--- Source material Enclosed Below ---

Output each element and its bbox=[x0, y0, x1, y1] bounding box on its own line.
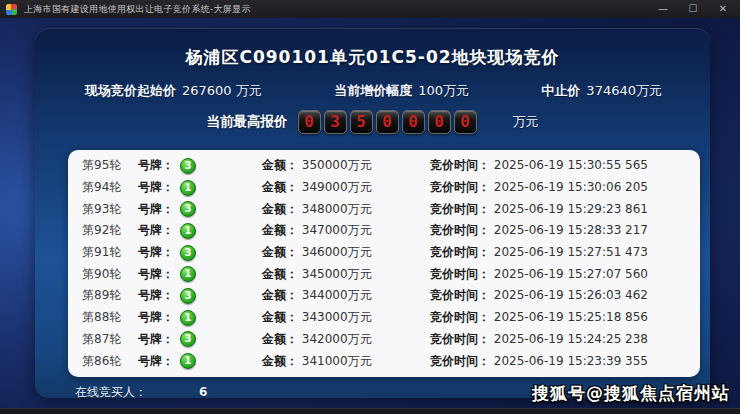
plate-cell: 号牌： 3 bbox=[138, 244, 262, 261]
bid-row: 第90轮 号牌： 1 金额： 345000万元 竞价时间： 2025-06-19… bbox=[68, 266, 700, 283]
time-value: 2025-06-19 15:27:07 560 bbox=[494, 267, 648, 281]
plate-cell: 号牌： 3 bbox=[138, 201, 262, 218]
start-price-label: 现场竞价起始价 bbox=[85, 83, 176, 98]
amount-cell: 金额： 342000万元 bbox=[262, 331, 430, 348]
amount-column-label: 金额： bbox=[262, 223, 298, 237]
time-cell: 竞价时间： 2025-06-19 15:23:39 355 bbox=[430, 353, 686, 370]
time-column-label: 竞价时间： bbox=[430, 245, 490, 259]
plate-column-label: 号牌： bbox=[138, 353, 174, 370]
time-column-label: 竞价时间： bbox=[430, 310, 490, 324]
plate-number-badge: 1 bbox=[180, 310, 196, 326]
plate-column-label: 号牌： bbox=[138, 157, 174, 174]
maximize-button[interactable]: ☐ bbox=[686, 0, 700, 18]
bid-row: 第91轮 号牌： 3 金额： 346000万元 竞价时间： 2025-06-19… bbox=[68, 244, 700, 261]
window-titlebar: 上海市国有建设用地使用权出让电子竞价系统-大屏显示 — ☐ ✕ bbox=[0, 0, 740, 18]
app-icon bbox=[6, 4, 17, 15]
plate-number-badge: 3 bbox=[180, 158, 196, 174]
time-column-label: 竞价时间： bbox=[430, 267, 490, 281]
plate-column-label: 号牌： bbox=[138, 331, 174, 348]
time-cell: 竞价时间： 2025-06-19 15:28:33 217 bbox=[430, 222, 686, 239]
round-label: 第94轮 bbox=[82, 179, 138, 196]
amount-column-label: 金额： bbox=[262, 180, 298, 194]
led-digit: 0 bbox=[402, 110, 425, 134]
bid-row: 第87轮 号牌： 3 金额： 342000万元 竞价时间： 2025-06-19… bbox=[68, 331, 700, 348]
plate-column-label: 号牌： bbox=[138, 179, 174, 196]
amount-column-label: 金额： bbox=[262, 288, 298, 302]
time-cell: 竞价时间： 2025-06-19 15:27:51 473 bbox=[430, 244, 686, 261]
page-title: 杨浦区C090101单元01C5-02地块现场竞价 bbox=[35, 46, 710, 69]
plate-number-badge: 1 bbox=[180, 353, 196, 369]
round-label: 第87轮 bbox=[82, 331, 138, 348]
highest-bid-unit: 万元 bbox=[513, 113, 539, 131]
start-price-unit: 万元 bbox=[236, 83, 262, 98]
round-label: 第86轮 bbox=[82, 353, 138, 370]
bid-row: 第93轮 号牌： 3 金额： 348000万元 竞价时间： 2025-06-19… bbox=[68, 201, 700, 218]
plate-column-label: 号牌： bbox=[138, 266, 174, 283]
time-column-label: 竞价时间： bbox=[430, 354, 490, 368]
minimize-button[interactable]: — bbox=[656, 0, 670, 18]
led-digit: 3 bbox=[324, 110, 347, 134]
plate-number-badge: 3 bbox=[180, 201, 196, 217]
amount-value: 349000万元 bbox=[302, 180, 372, 194]
plate-column-label: 号牌： bbox=[138, 287, 174, 304]
bid-row: 第95轮 号牌： 3 金额： 350000万元 竞价时间： 2025-06-19… bbox=[68, 157, 700, 174]
amount-cell: 金额： 348000万元 bbox=[262, 201, 430, 218]
auction-panel: 杨浦区C090101单元01C5-02地块现场竞价 现场竞价起始价267600 … bbox=[35, 28, 710, 398]
stop-price-value: 374640 bbox=[586, 83, 636, 98]
amount-cell: 金额： 345000万元 bbox=[262, 266, 430, 283]
bid-row: 第89轮 号牌： 3 金额： 344000万元 竞价时间： 2025-06-19… bbox=[68, 287, 700, 304]
time-column-label: 竞价时间： bbox=[430, 180, 490, 194]
amount-value: 341000万元 bbox=[302, 354, 372, 368]
amount-cell: 金额： 343000万元 bbox=[262, 309, 430, 326]
stop-price-label: 中止价 bbox=[541, 83, 580, 98]
amount-value: 345000万元 bbox=[302, 267, 372, 281]
time-value: 2025-06-19 15:30:06 205 bbox=[494, 180, 648, 194]
amount-cell: 金额： 350000万元 bbox=[262, 157, 430, 174]
round-label: 第92轮 bbox=[82, 222, 138, 239]
plate-column-label: 号牌： bbox=[138, 201, 174, 218]
plate-cell: 号牌： 1 bbox=[138, 353, 262, 370]
start-price: 现场竞价起始价267600 万元 bbox=[85, 82, 262, 100]
round-label: 第90轮 bbox=[82, 266, 138, 283]
increment-label: 当前增价幅度 bbox=[334, 83, 412, 98]
amount-value: 342000万元 bbox=[302, 332, 372, 346]
plate-cell: 号牌： 1 bbox=[138, 309, 262, 326]
time-cell: 竞价时间： 2025-06-19 15:29:23 861 bbox=[430, 201, 686, 218]
plate-column-label: 号牌： bbox=[138, 244, 174, 261]
amount-cell: 金额： 341000万元 bbox=[262, 353, 430, 370]
plate-cell: 号牌： 1 bbox=[138, 266, 262, 283]
round-label: 第93轮 bbox=[82, 201, 138, 218]
bid-row: 第86轮 号牌： 1 金额： 341000万元 竞价时间： 2025-06-19… bbox=[68, 353, 700, 370]
time-column-label: 竞价时间： bbox=[430, 288, 490, 302]
amount-column-label: 金额： bbox=[262, 354, 298, 368]
time-value: 2025-06-19 15:28:33 217 bbox=[494, 223, 648, 237]
plate-cell: 号牌： 3 bbox=[138, 331, 262, 348]
highest-bid-row: 当前最高报价 0350000 万元 bbox=[35, 110, 710, 134]
online-bidders-label: 在线竞买人： bbox=[75, 385, 147, 399]
amount-column-label: 金额： bbox=[262, 267, 298, 281]
led-digit: 5 bbox=[350, 110, 373, 134]
bid-row: 第88轮 号牌： 1 金额： 343000万元 竞价时间： 2025-06-19… bbox=[68, 309, 700, 326]
amount-value: 347000万元 bbox=[302, 223, 372, 237]
plate-cell: 号牌： 3 bbox=[138, 157, 262, 174]
increment-unit: 万元 bbox=[443, 83, 469, 98]
amount-value: 350000万元 bbox=[302, 158, 372, 172]
stop-price-unit: 万元 bbox=[636, 83, 662, 98]
plate-cell: 号牌： 3 bbox=[138, 287, 262, 304]
amount-column-label: 金额： bbox=[262, 158, 298, 172]
increment: 当前增价幅度100万元 bbox=[334, 82, 469, 100]
highest-bid-label: 当前最高报价 bbox=[207, 113, 288, 131]
time-cell: 竞价时间： 2025-06-19 15:27:07 560 bbox=[430, 266, 686, 283]
close-button[interactable]: ✕ bbox=[716, 0, 730, 18]
round-label: 第89轮 bbox=[82, 287, 138, 304]
round-label: 第88轮 bbox=[82, 309, 138, 326]
time-value: 2025-06-19 15:26:03 462 bbox=[494, 288, 648, 302]
time-value: 2025-06-19 15:27:51 473 bbox=[494, 245, 648, 259]
time-column-label: 竞价时间： bbox=[430, 202, 490, 216]
plate-number-badge: 1 bbox=[180, 266, 196, 282]
price-info-row: 现场竞价起始价267600 万元 当前增价幅度100万元 中止价374640万元 bbox=[35, 82, 710, 100]
time-value: 2025-06-19 15:29:23 861 bbox=[494, 202, 648, 216]
time-cell: 竞价时间： 2025-06-19 15:25:18 856 bbox=[430, 309, 686, 326]
online-bidders: 在线竞买人：6 bbox=[75, 384, 207, 401]
time-cell: 竞价时间： 2025-06-19 15:24:25 238 bbox=[430, 331, 686, 348]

--- End of Enclosed Source material ---

**Problem description**
Return all records exactly; no pictures.

**Exercise answer**
Output each element and its bbox=[x0, y0, x1, y1] bounding box on its own line.
plate-cell: 号牌： 3 bbox=[138, 244, 262, 261]
bid-row: 第90轮 号牌： 1 金额： 345000万元 竞价时间： 2025-06-19… bbox=[68, 266, 700, 283]
time-value: 2025-06-19 15:27:07 560 bbox=[494, 267, 648, 281]
plate-cell: 号牌： 3 bbox=[138, 201, 262, 218]
start-price-label: 现场竞价起始价 bbox=[85, 83, 176, 98]
amount-cell: 金额： 342000万元 bbox=[262, 331, 430, 348]
amount-column-label: 金额： bbox=[262, 223, 298, 237]
time-cell: 竞价时间： 2025-06-19 15:23:39 355 bbox=[430, 353, 686, 370]
time-column-label: 竞价时间： bbox=[430, 245, 490, 259]
plate-column-label: 号牌： bbox=[138, 353, 174, 370]
time-column-label: 竞价时间： bbox=[430, 310, 490, 324]
plate-number-badge: 1 bbox=[180, 310, 196, 326]
plate-column-label: 号牌： bbox=[138, 157, 174, 174]
maximize-button[interactable]: ☐ bbox=[686, 0, 700, 18]
bid-row: 第91轮 号牌： 3 金额： 346000万元 竞价时间： 2025-06-19… bbox=[68, 244, 700, 261]
window-titlebar: 上海市国有建设用地使用权出让电子竞价系统-大屏显示 — ☐ ✕ bbox=[0, 0, 740, 18]
app-icon bbox=[6, 4, 17, 15]
plate-number-badge: 3 bbox=[180, 158, 196, 174]
time-column-label: 竞价时间： bbox=[430, 267, 490, 281]
plate-column-label: 号牌： bbox=[138, 331, 174, 348]
time-cell: 竞价时间： 2025-06-19 15:28:33 217 bbox=[430, 222, 686, 239]
round-label: 第94轮 bbox=[82, 179, 138, 196]
amount-column-label: 金额： bbox=[262, 180, 298, 194]
led-digit: 0 bbox=[402, 110, 425, 134]
bid-row: 第87轮 号牌： 3 金额： 342000万元 竞价时间： 2025-06-19… bbox=[68, 331, 700, 348]
plate-column-label: 号牌： bbox=[138, 179, 174, 196]
amount-column-label: 金额： bbox=[262, 288, 298, 302]
time-cell: 竞价时间： 2025-06-19 15:27:51 473 bbox=[430, 244, 686, 261]
page-title: 杨浦区C090101单元01C5-02地块现场竞价 bbox=[35, 46, 710, 69]
plate-number-badge: 1 bbox=[180, 353, 196, 369]
round-label: 第87轮 bbox=[82, 331, 138, 348]
highest-bid-unit: 万元 bbox=[513, 113, 539, 131]
start-price-unit: 万元 bbox=[236, 83, 262, 98]
round-label: 第86轮 bbox=[82, 353, 138, 370]
bid-row: 第93轮 号牌： 3 金额： 348000万元 竞价时间： 2025-06-19… bbox=[68, 201, 700, 218]
plate-column-label: 号牌： bbox=[138, 266, 174, 283]
time-column-label: 竞价时间： bbox=[430, 354, 490, 368]
minimize-button[interactable]: — bbox=[656, 0, 670, 18]
led-digit: 3 bbox=[324, 110, 347, 134]
plate-number-badge: 3 bbox=[180, 201, 196, 217]
amount-value: 349000万元 bbox=[302, 180, 372, 194]
plate-column-label: 号牌： bbox=[138, 287, 174, 304]
bid-row: 第95轮 号牌： 3 金额： 350000万元 竞价时间： 2025-06-19… bbox=[68, 157, 700, 174]
amount-cell: 金额： 348000万元 bbox=[262, 201, 430, 218]
auction-panel: 杨浦区C090101单元01C5-02地块现场竞价 现场竞价起始价267600 … bbox=[35, 28, 710, 398]
stop-price-value: 374640 bbox=[586, 83, 636, 98]
amount-cell: 金额： 345000万元 bbox=[262, 266, 430, 283]
bid-row: 第89轮 号牌： 3 金额： 344000万元 竞价时间： 2025-06-19… bbox=[68, 287, 700, 304]
time-column-label: 竞价时间： bbox=[430, 180, 490, 194]
amount-value: 341000万元 bbox=[302, 354, 372, 368]
amount-cell: 金额： 343000万元 bbox=[262, 309, 430, 326]
stop-price-label: 中止价 bbox=[541, 83, 580, 98]
amount-value: 345000万元 bbox=[302, 267, 372, 281]
time-value: 2025-06-19 15:30:06 205 bbox=[494, 180, 648, 194]
amount-cell: 金额： 350000万元 bbox=[262, 157, 430, 174]
round-label: 第92轮 bbox=[82, 222, 138, 239]
plate-column-label: 号牌： bbox=[138, 201, 174, 218]
plate-cell: 号牌： 1 bbox=[138, 353, 262, 370]
start-price: 现场竞价起始价267600 万元 bbox=[85, 82, 262, 100]
round-label: 第90轮 bbox=[82, 266, 138, 283]
increment-label: 当前增价幅度 bbox=[334, 83, 412, 98]
amount-value: 342000万元 bbox=[302, 332, 372, 346]
plate-cell: 号牌： 1 bbox=[138, 309, 262, 326]
time-cell: 竞价时间： 2025-06-19 15:29:23 861 bbox=[430, 201, 686, 218]
plate-column-label: 号牌： bbox=[138, 244, 174, 261]
amount-cell: 金额： 341000万元 bbox=[262, 353, 430, 370]
plate-cell: 号牌： 1 bbox=[138, 266, 262, 283]
round-label: 第93轮 bbox=[82, 201, 138, 218]
bid-row: 第86轮 号牌： 1 金额： 341000万元 竞价时间： 2025-06-19… bbox=[68, 353, 700, 370]
time-column-label: 竞价时间： bbox=[430, 288, 490, 302]
amount-column-label: 金额： bbox=[262, 354, 298, 368]
time-value: 2025-06-19 15:28:33 217 bbox=[494, 223, 648, 237]
plate-cell: 号牌： 3 bbox=[138, 331, 262, 348]
highest-bid-row: 当前最高报价 0350000 万元 bbox=[35, 110, 710, 134]
online-bidders-label: 在线竞买人： bbox=[75, 385, 147, 399]
amount-column-label: 金额： bbox=[262, 267, 298, 281]
led-digit: 5 bbox=[350, 110, 373, 134]
bid-row: 第88轮 号牌： 1 金额： 343000万元 竞价时间： 2025-06-19… bbox=[68, 309, 700, 326]
amount-value: 347000万元 bbox=[302, 223, 372, 237]
plate-cell: 号牌： 3 bbox=[138, 157, 262, 174]
increment-unit: 万元 bbox=[443, 83, 469, 98]
amount-value: 350000万元 bbox=[302, 158, 372, 172]
stop-price-unit: 万元 bbox=[636, 83, 662, 98]
plate-cell: 号牌： 3 bbox=[138, 287, 262, 304]
amount-column-label: 金额： bbox=[262, 158, 298, 172]
increment: 当前增价幅度100万元 bbox=[334, 82, 469, 100]
highest-bid-label: 当前最高报价 bbox=[207, 113, 288, 131]
time-cell: 竞价时间： 2025-06-19 15:27:07 560 bbox=[430, 266, 686, 283]
close-button[interactable]: ✕ bbox=[716, 0, 730, 18]
round-label: 第89轮 bbox=[82, 287, 138, 304]
round-label: 第88轮 bbox=[82, 309, 138, 326]
time-value: 2025-06-19 15:26:03 462 bbox=[494, 288, 648, 302]
time-value: 2025-06-19 15:27:51 473 bbox=[494, 245, 648, 259]
time-column-label: 竞价时间： bbox=[430, 202, 490, 216]
plate-number-badge: 1 bbox=[180, 266, 196, 282]
price-info-row: 现场竞价起始价267600 万元 当前增价幅度100万元 中止价374640万元 bbox=[35, 82, 710, 100]
time-value: 2025-06-19 15:29:23 861 bbox=[494, 202, 648, 216]
time-cell: 竞价时间： 2025-06-19 15:25:18 856 bbox=[430, 309, 686, 326]
online-bidders: 在线竞买人：6 bbox=[75, 384, 207, 401]
time-cell: 竞价时间： 2025-06-19 15:24:25 238 bbox=[430, 331, 686, 348]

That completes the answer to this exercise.